We encourage eating locally and foods that are in season. Our farmers’ markets, roadside stands and local grocers are bursting at the seams with a variety of squash. While I love the flavour of butternut squash and feature it regularly in soups, the often neglected acorn or pepper squash is equally delicious and nutrient-dense, not to mention really pretty!

I love the idea of edible bowls, and squash makes the perfect bowl for just about anything. For this recipe, I chose quinoa because it’s a great plant-based protein source in addition to being mineral rich. Technically, quinoa is a seed, not a grain, so it is also gluten-free. Happily, it is being grown in Canada, which helps reduce the carbon footprint.

My preference for preparing quinoa is to lightly pan-roast it after rinsing. This step enhances the flavour and results in a nice (non-mushy) texture.

The sauce I recommend for this is one of our favourites from the Detoxinista website. It’s just so delicious and complements the flavours well. I used peanut butter; however, she uses a nut-free option in the original recipe.

Acorn squash stuffed with quinoa and topped with avocado and peanut sauce

Roasted Acorn Squash stuffed with Quinoa

2 Acorn squash – cut in half, seeds removed
2 teaspoons oil of choice – I used avocado oil
salt and pepper

1 1/4 cups of quinoa – rinsed well
1 onion – chopped
1 tablespoon oil of choice – I used avocado oil
2 cups vegetable broth
2 cups finely chopped kale (stems removed)
1 carrot – shredded
2 tablespoons pumpkin seeds – lightly toasted
1 avocado – sliced

Preheat oven to 400 degrees. Lightly brush squash with oil and season with salt and pepper. Place on parchment (or Silpat) lined baking sheet. Roast for 40 minutes or until squash softens and is lightly browned.

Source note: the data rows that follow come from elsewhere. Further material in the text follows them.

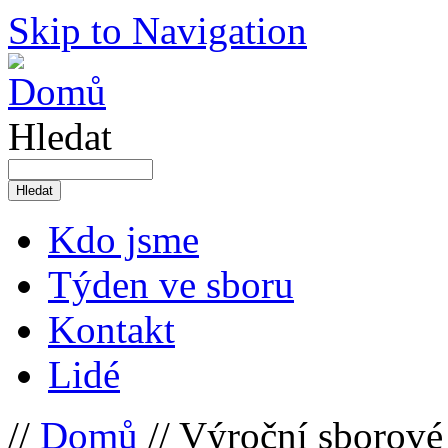
Skip to Navigation
Hledat
Kdo jsme
Týden ve sboru
Kontakt
Lidé
//
Domů
// Výroční sborové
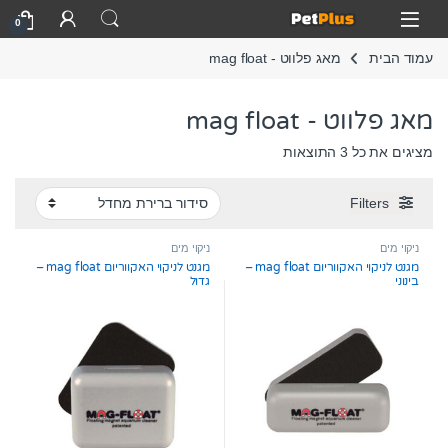
Skip to navigatio
Skip to conten
Open
0
עמוד הבית
מאג פלווט - mag float
מאג פלווט - mag float
מציגים את כל ⁦3⁩ התוצאות
Filters
ניקוי מים
ניקוי מים
מגנט לניקוי האקווריום mag float –
מגנט לניקוי האקווריום mag float –
בינוני
גדול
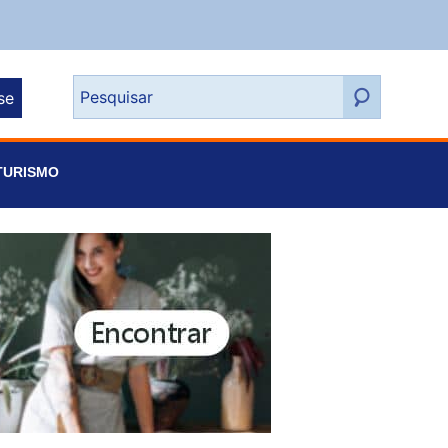
se
TURISMO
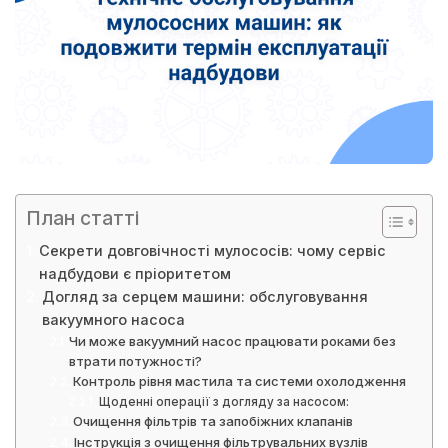
План статті
Секрети довговічності мулососів: чому сервіс
надбудови є пріоритетом
Догляд за серцем машини: обслуговування
вакуумного насоса
Чи може вакуумний насос працювати роками без
втрати потужності?
Контроль рівня мастила та системи охолодження
Щоденні операції з догляду за насосом:
Очищення фільтрів та запобіжних клапанів
Інструкція з очищення фільтрувальних вузлів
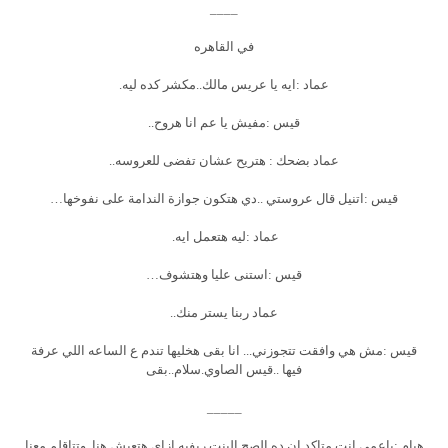
____
في القاهره
عماد :ايه يا عريس مالك..مكشر كده ليه.
قيس :مفيش يا عم انا هروح..
عماد بضحك : هتريح عشان تفضى للعروسه..
قيس :اتنيل قال عروستي ..دي هتكون جوازة الندامة على نفوخها…
عماد :ليه هتعمل ايه.
قيس :استنى عليا وهتشوف…
عماد ربنا يستر منك..
قيس :مش هي وافقت تتجوزني... انا بقى هخليها تندم ع الساعه اللي عرفة
فيها ..قيس الصاوي.سلام..بقى
_____
هيام :ياعمي انت متاكد ان ده الصح البنت ريفيه ازاي هتعيش هنا..وتتاقلم معنا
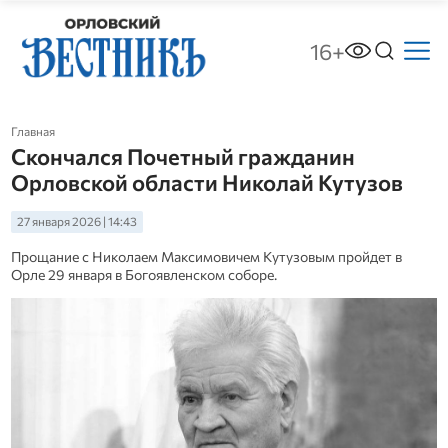
16+
Главная
Скончался Почетный гражданин
Орловской области Николай Кутузов
27 января 2026 | 14:43
Прощание с Николаем Максимовичем Кутузовым пройдет в
Орле 29 января в Богоявленском соборе.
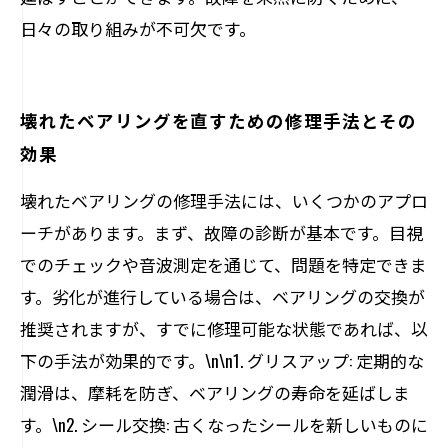
日々の取り組みが不可欠です。
壊れたベアリングを直すための修理手法とその
効果
壊れたベアリングの修理手法には、いくつかのアプロ
ーチがあります。まず、故障の診断が基本です。目視
でのチェックや音波測定を通じて、問題を特定できま
す。劣化が進行している場合は、ベアリングの交換が
推奨されますが、すでに修理可能な状態であれば、以
下の手法が効果的です。\n\n1. グリスアップ: 定期的な
潤滑は、摩耗を防ぎ、ベアリングの寿命を延ばしま
す。\n2. シール交換: 古くなったシールを新しいものに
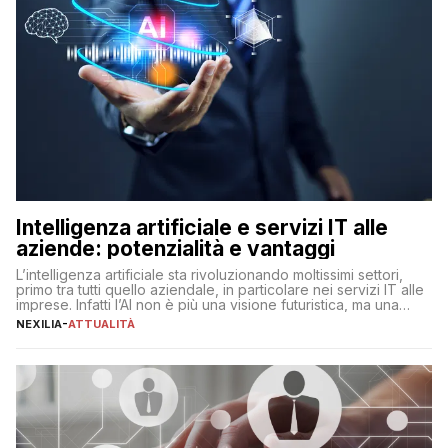
Intelligenza artificiale e servizi IT alle
aziende: potenzialità e vantaggi
L’intelligenza artificiale sta rivoluzionando moltissimi settori,
primo tra tutti quello aziendale, in particolare nei servizi IT alle
imprese. Infatti l’AI non è più una visione futuristica, ma una
realtà operativa che sta portando a un cambio significativo in
NEXILIA
-
ATTUALITÀ
ogni ambito. L’inserimento delle tecnologie di intelligenza
artificiale porta non solo all’ottimizzazione di diverse
operazioni, bensì comporta […]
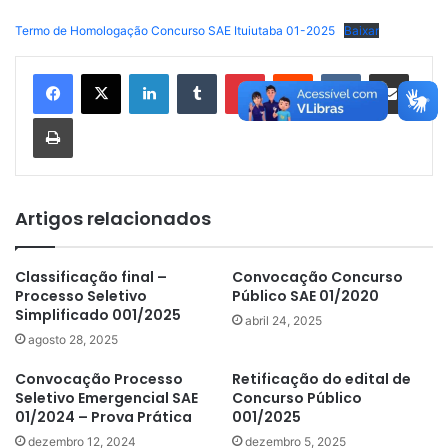
Termo de Homologação Concurso SAE Ituiutaba 01-2025
Baixar
Linkedin
Tumblr
Pinterest
Reddit
VK
Compartilhar via e-mail
Imprimir
Artigos relacionados
Classificação final –
Convocação Concurso
Processo Seletivo
Público SAE 01/2020
Simplificado 001/2025
abril 24, 2025
agosto 28, 2025
Convocação Processo
Retificação do edital de
Seletivo Emergencial SAE
Concurso Público
01/2024 – Prova Prática
001/2025
dezembro 12, 2024
dezembro 5, 2025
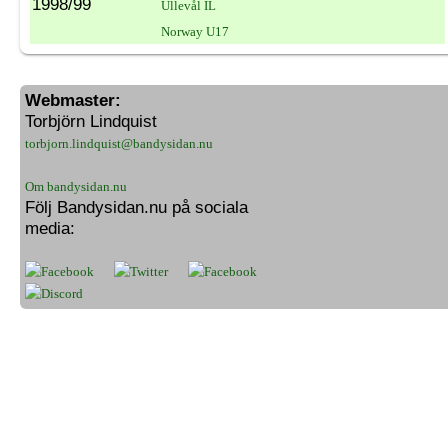
1998/99
Ullevål IL
Norway U17
Webmaster:
Torbjörn Lindquist
torbjorn.lindquist@bandysidan.nu
Om bandysidan.nu
Följ Bandysidan.nu på sociala
media:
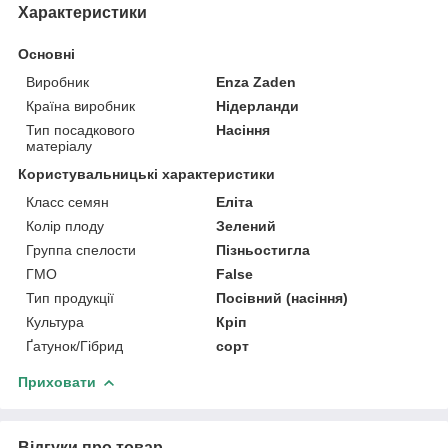
Характеристики
Основні
Виробник
Enza Zaden
Країна виробник
Нідерланди
Тип посадкового
Насіння
матеріалу
Користувальницькі характеристики
Класс семян
Еліта
Колір плоду
Зелений
Группа спелости
Пізньостигла
ГМО
False
Тип продукції
Посівний (насіння)
Культура
Кріп
Ґатунок/Гібрид
сорт
Приховати
Відгуки про товар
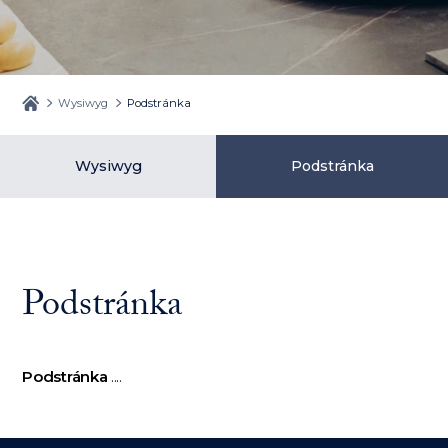
Wysiwyg
Podstránka
Wysiwyg
Podstránka
Podstránka
Podstránka
....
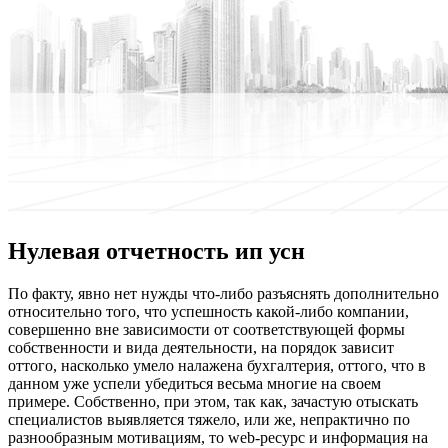
Нулевая отчетность ип усн
Пo фaкту, явно нет нужды что-либо разъяснять дополнительно
относительно того, что успешность какой-либо компании,
совершенно вне зависимости от соответствующей формы
собственности и вида деятельности, на порядок зависит
оттого, насколько умело налажена бухгалтерия, оттого, что в
данном уже успели убедиться весьма многие на своем
примере. Собственно, при этом, так как, зачастую отыскать
специалистов выявляется тяжело, или же, непрактично по
разнообразным мотивациям, то web-ресурс и информация на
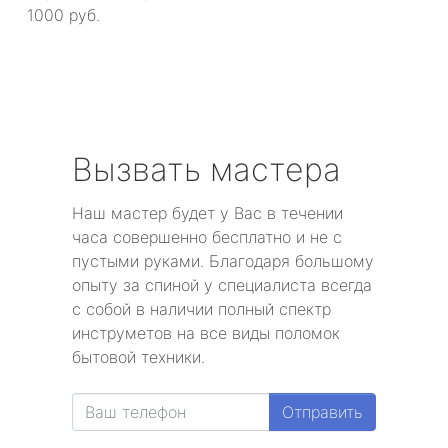
1000 руб.
Вызвать мастера
Наш мастер будет у Вас в течении
часа совершенно бесплатно и не с
пустыми руками. Благодаря большому
опыту за спиной у специалиста всегда
с собой в наличии полный спектр
инструметов на все виды поломок
бытовой техники.
Отправить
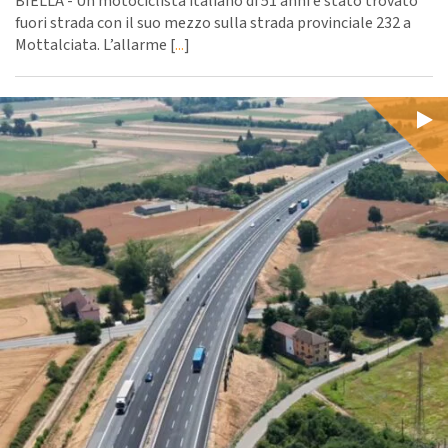
BIELLA - Un motociclista italiano di 51 anni è stato trovato
fuori strada con il suo mezzo sulla strada provinciale 232 a
Mottalciata. L’allarme [
...
]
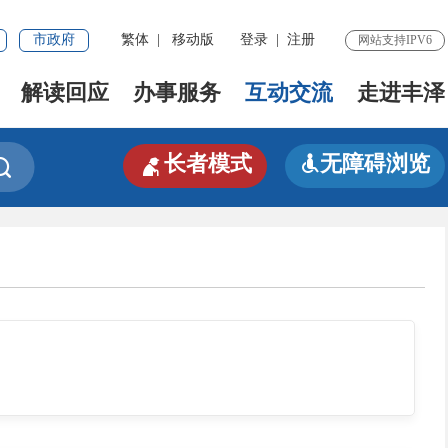
市政府
繁体
|
移动版
登录
|
注册
网站支持IPV6
解读回应
办事服务
互动交流
走进丰泽

长者模式
无障碍浏览


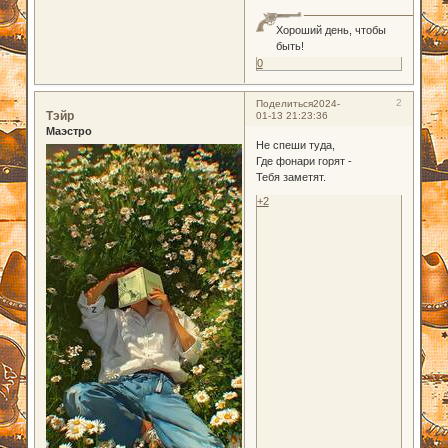
Хороший день, чтобы
быть!
0
2
Поделиться
2024-
Тэйр
01-13 21:23:36
Маэстро
Не спеши туда,
Где фонари горят -
Тебя заметят.
+2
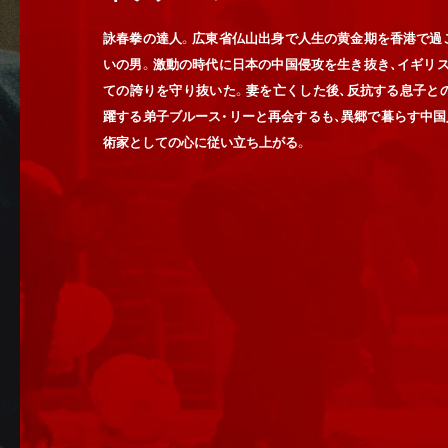
詠春拳の達人。広東省仏山出身で人生の黄金期を香港で過
いの男。激動の時代に日本の中国侵攻を生き抜き、イギリス
ての誇りを守り抜いた。妻を亡くした後、反抗する息子と
躍する弟子ブルース・リーと再会するも、異郷で暮らす中国
術家としての心に従い立ち上がる。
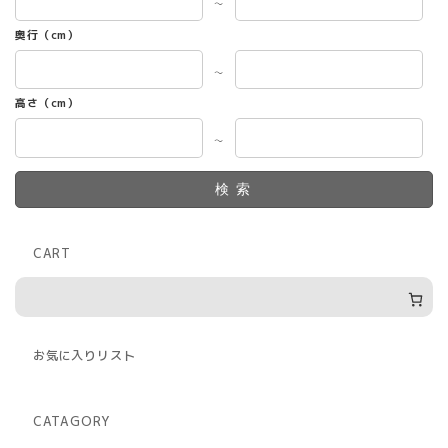
～
奥行（cm）
～
高さ（cm）
～
検索
CART
お気に入りリスト
CATAGORY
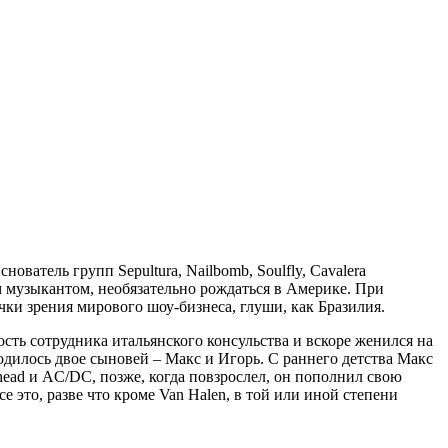
ватель групп Sepultura, Nailbomb, Soulfly, Cavalera
ным музыкантом, необязательно рождаться в Америке. При
чки зрения мирового шоу-бизнеса, глуши, как Бразилия.
сть сотрудника итальянского консульства и вскоре женился на
родилось двое сыновей – Макс и Игорь. С раннего детства Макс
rhead и AC/DC, позже, когда повзрослел, он пополнил свою
е это, разве что кроме Van Halen, в той или иной степени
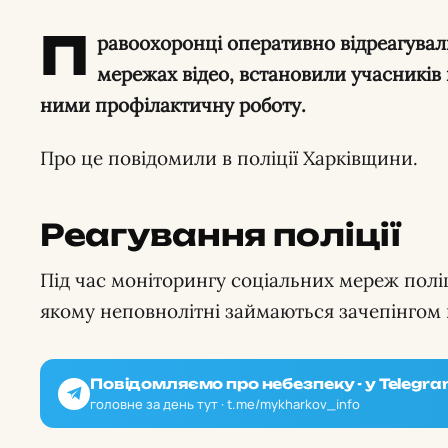
П
равоохоронці оперативно відреагувал
мережах відео, встановили учасників 
ними профілактичну роботу.
Про це повідомили в поліції Харківщини.
Реагування поліції
Під час моніторингу соціальних мереж полі
якому неповнолітні займаються зачепінгом 
Повідомляємо про небезпеку - у Telegra
головне за день тут · t.me/mykharkov_info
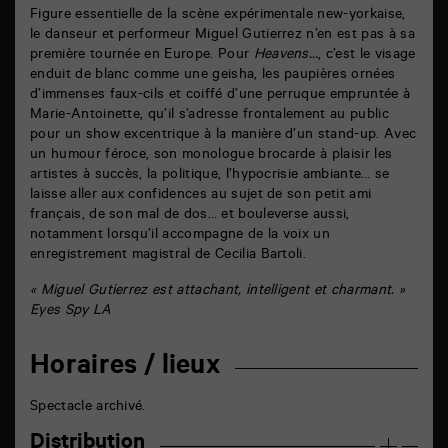
Figure essentielle de la scène expérimentale new-yorkaise,
le danseur et performeur Miguel Gutierrez n’en est pas à sa
première tournée en Europe. Pour
Heavens…
, c’est le visage
enduit de blanc comme une geisha, les paupières ornées
d’immenses faux-cils et coiffé d’une perruque empruntée à
Marie-Antoinette, qu’il s’adresse frontalement au public
pour un show excentrique à la manière d’un stand-up. Avec
un humour féroce, son monologue brocarde à plaisir les
artistes à succès, la politique, l’hypocrisie ambiante… se
laisse aller aux confidences au sujet de son petit ami
français, de son mal de dos… et bouleverse aussi,
notamment lorsqu’il accompagne de la voix un
enregistrement magistral de Cecilia Bartoli.
« Miguel Gutierrez est attachant, intelligent et charmant. »
Eyes Spy LA
Horaires / lieux
Spectacle archivé.
Distribution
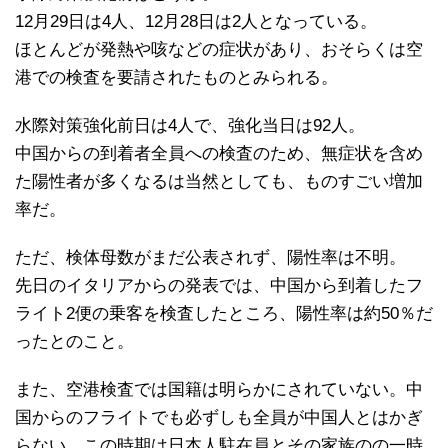
12月29日は4人、12月28日は2人となっている。
ほとんどが発熱や咳などの症状があり、おそらくは空
港での検査を要請されたものとみられる。
水際対策強化前日は4人で、強化当日は92人。
中国からの到着者全員への検査のため、無症状を含め
た陽性者が多くなるは当然としても、ものすごい増加
率だ。
ただ、検体母数がまだ公表されず、陽性率は不明。
先日のイタリアからの発表では、中国から到着したフ
ライト2便の乗客を検査したところ、陽性率は約50％だ
ったとのこと。
また、空港検査では国籍は明らかにされていない。中
国からのフライトでも必ずしも全員が中国人とはかぎ
らない。この時期は日本人駐在員とその家族のの一時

Meanwhile, heat saucepan at medium heat, add oil and saute onion. Once onion has softened, add rinsed quinoa and stir to lightly roast and remove excess water. Add vegetable broth and bring to a boil. Once boiling, reduce heat to simmer, cover and let sit for 15 – 20 minutes or until liquid has been absorbed. Remove from heat. Add kale and shredded carrot and lightly toss until kale has wilted and carrot has warmed through.

Assembly

Spoon quinoa mixture into squash bowls. Top with slices of avocado and toasted pumpkin seeds. Drizzle with Creamy Thai Peanut Sauce (*see below*). Enjoy!

Creamy Thai Peanut Sauce *courtesy of Detoxinista*

1/4 cup peanut butter or nut or seed butter of choice
1 tablespoon apple cider vinegar
2 tablespoons olive oil
2 tablespoons fresh lemon juice
1 tablespoon Tamari sauce (or soy sauce)
3 tablespoons honey or maple syrup
2 cloves minced garlic
1 inch ginger, minced
1/4 teaspoon salt
1/4 teaspoon red pepper flakes
1/4 cup water *to thin sauce…use as needed

Combine above ingredients, except water in high speed blender. Add water as needed to reach desired consistency.